UN raises $3B against malaria

? With $3 billion in new pledges, world leaders say they believe an ambitious goal to stop deaths from malaria by 2015 is finally within reach.

A plan billed as the most comprehensive ever to tackle the mosquito-borne disease, which kills nearly 1 million people each year, was announced this week at a United Nations gathering of heads of government, global health leaders and philanthropists.

It calls for a sharp increase in the use of relatively simple prevention efforts, such as distribution of insecticide-treated bed nets and the spraying of homes, and boosting vaccine research.

“To be able to say with conviction for the first time that all countries will be able to see an end to malaria deaths : is indeed a historic moment,” British Prime Minister Gordon Brown told reporters here Thursday.

Malaria is the single greatest cause of death for the world’s children, but only in recent years has it drawn high-profile attention. International spending to fight the disease reached an average of $1 billion a year between 2002 and 2007, according to the online journal PLoS Medicine.

The World Health Organization, in a report last week, put the number of malaria cases in 2006 at 247 million and the number of deaths at 881,000, most of them children under 5 in sub-Saharan Africa. The figures are slightly lower than in previous reports, a drop attributed to better counting methods.

But participants at the U.N. gathering said they were buoyed by a real decline, of 50 percent or more, in malaria deaths during this decade in some African countries that have mounted aggressive prevention and treatment programs.

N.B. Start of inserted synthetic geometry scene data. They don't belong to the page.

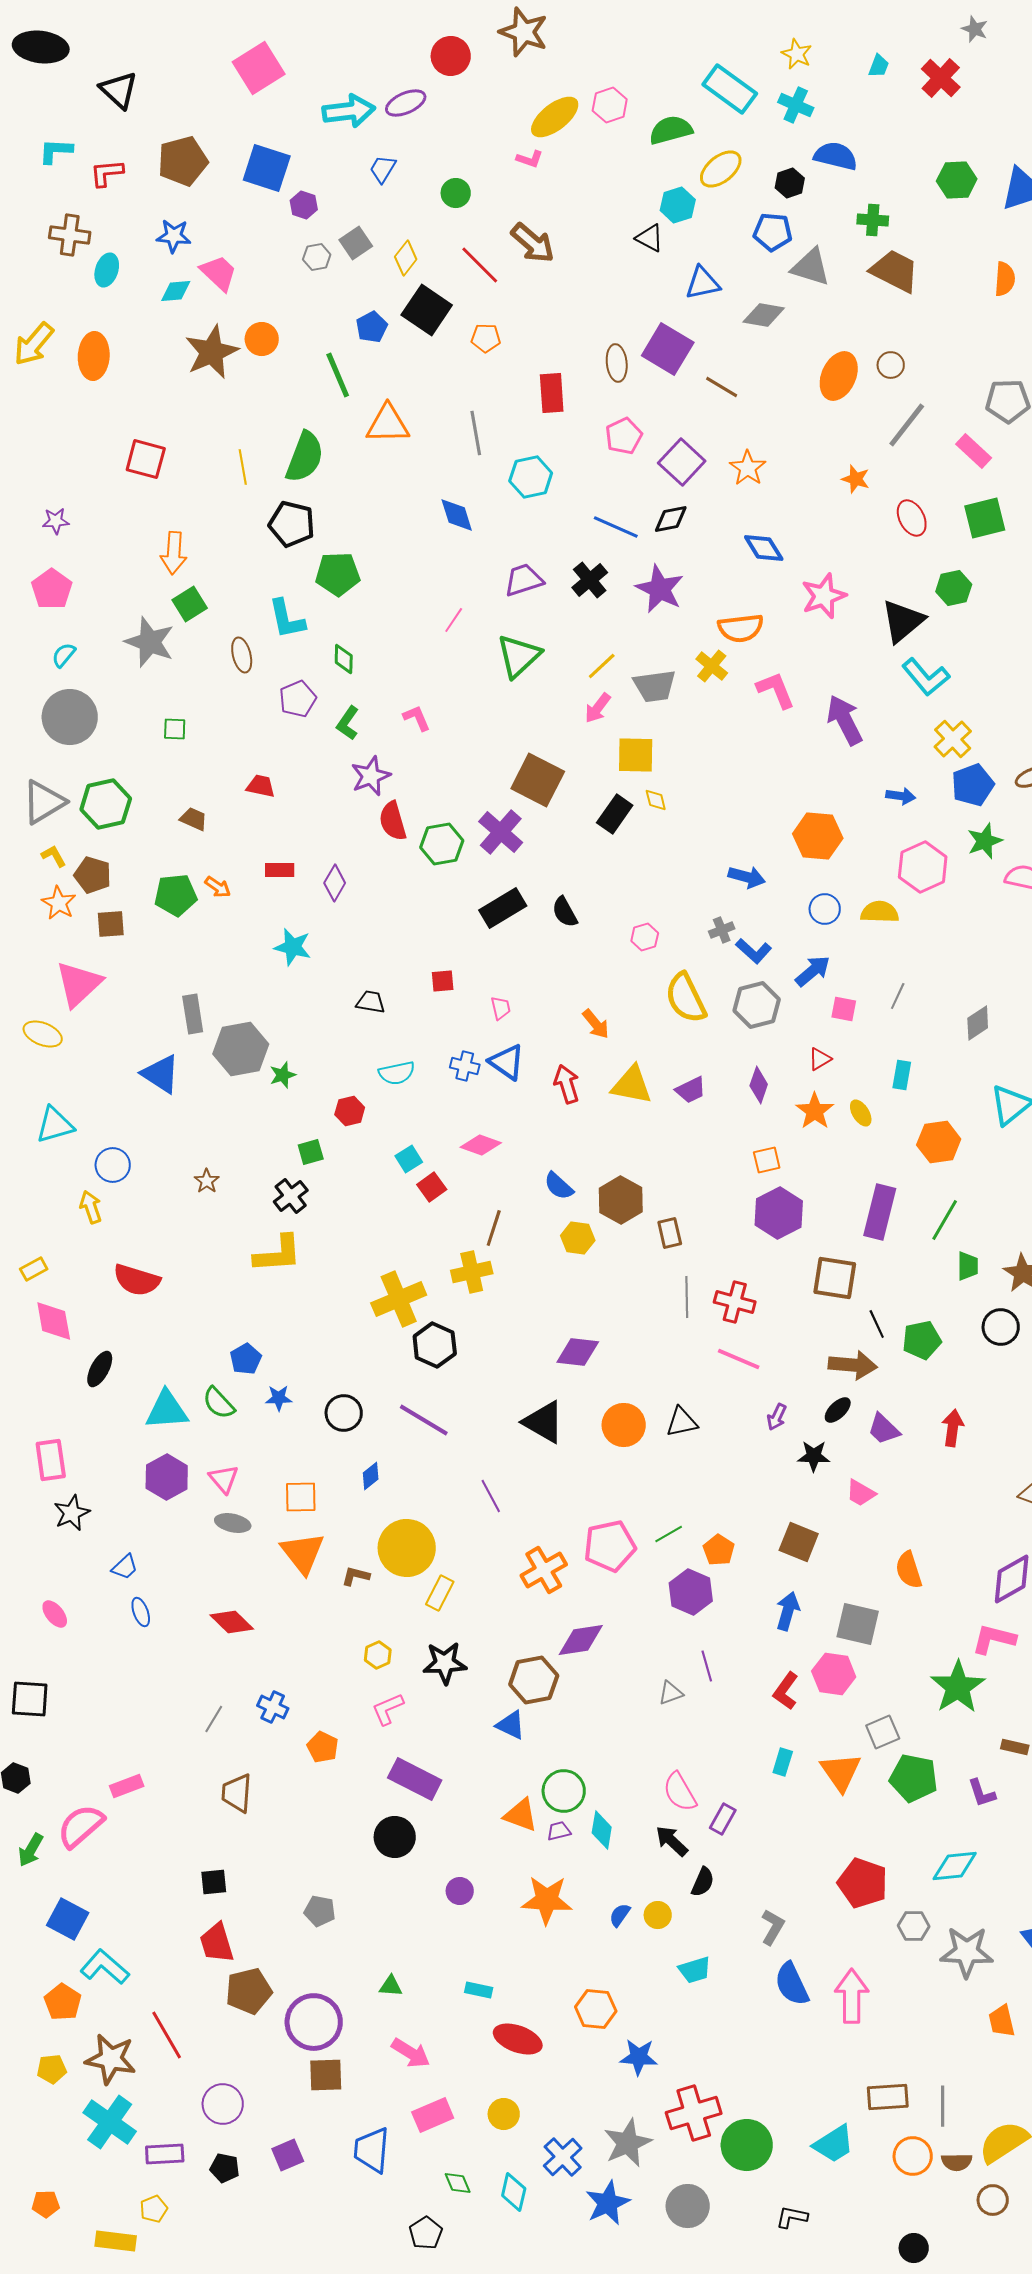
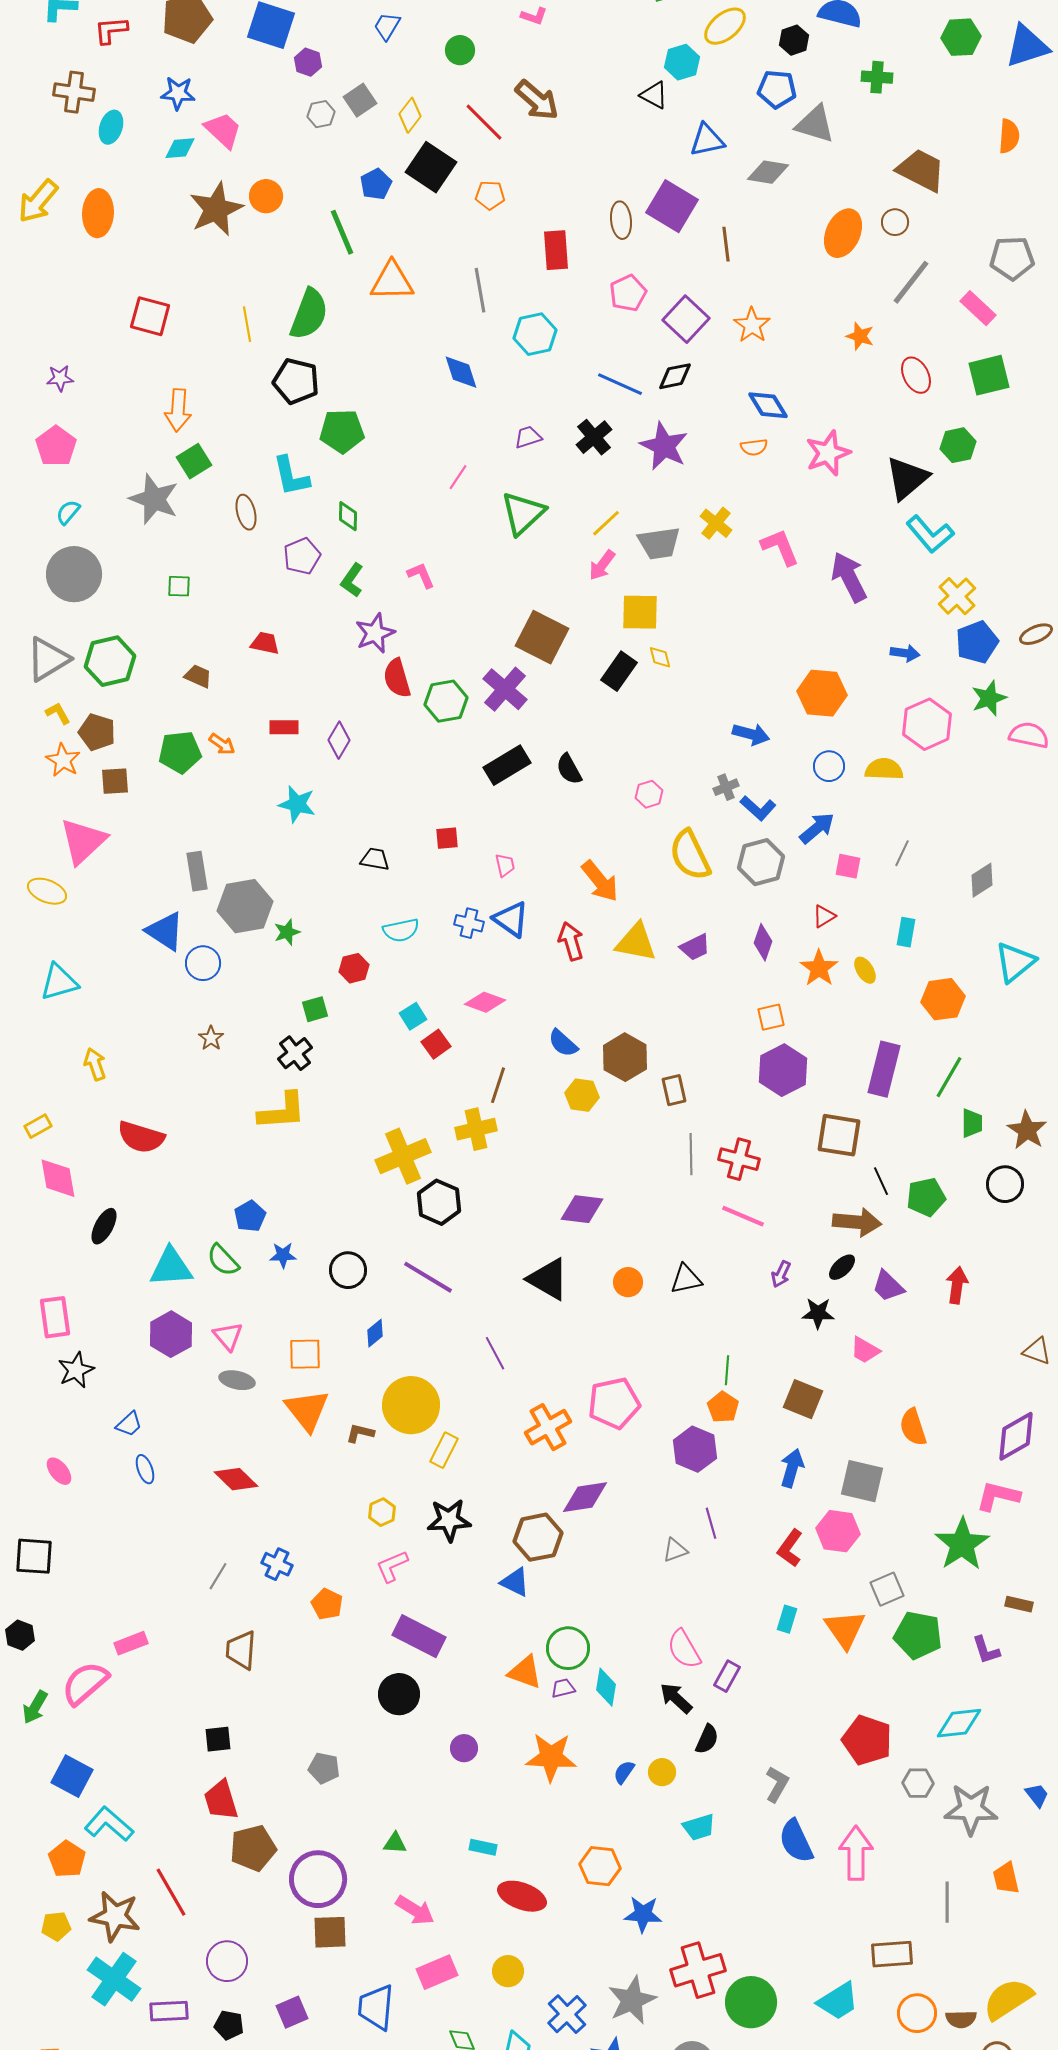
brown trapezoid: (895, 271) -> (921, 170), moved
brown line: (722, 387) -> (726, 244), turned 52
purple trapezoid: (524, 580) -> (528, 437), size x0.7
orange semicircle: (741, 628) -> (754, 447), moved, size x0.6
orange arrow: (596, 1024) -> (600, 881), size x1.4
blue circle: (113, 1165) -> (203, 963), moved
orange circle: (624, 1425) -> (628, 1282), size x0.7
green line: (669, 1534) -> (727, 1370), moved, turned -56
gray line: (943, 2106) -> (947, 1902), moved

Those places include Eritrea, Rwanda, Sao Tome and Principe, and the Zanzibar region of Tanzania. The WHO report pointed out that they have relatively small populations, a factor that might have made progress against the disease easier.

About one-third of the new funding will go for a World Bank campaign in Nigeria and the Democratic Republic of Congo, which account for at least 30 percent of all malaria deaths worldwide.

The plan was unveiled with fanfare by participants in the U.N. gathering, including Bill Gates and U2 singer Bono.

But the campaign’s organizers said additional investments of at least $1 billion a year will be needed to reduce the number of deaths to zero over the next seven years.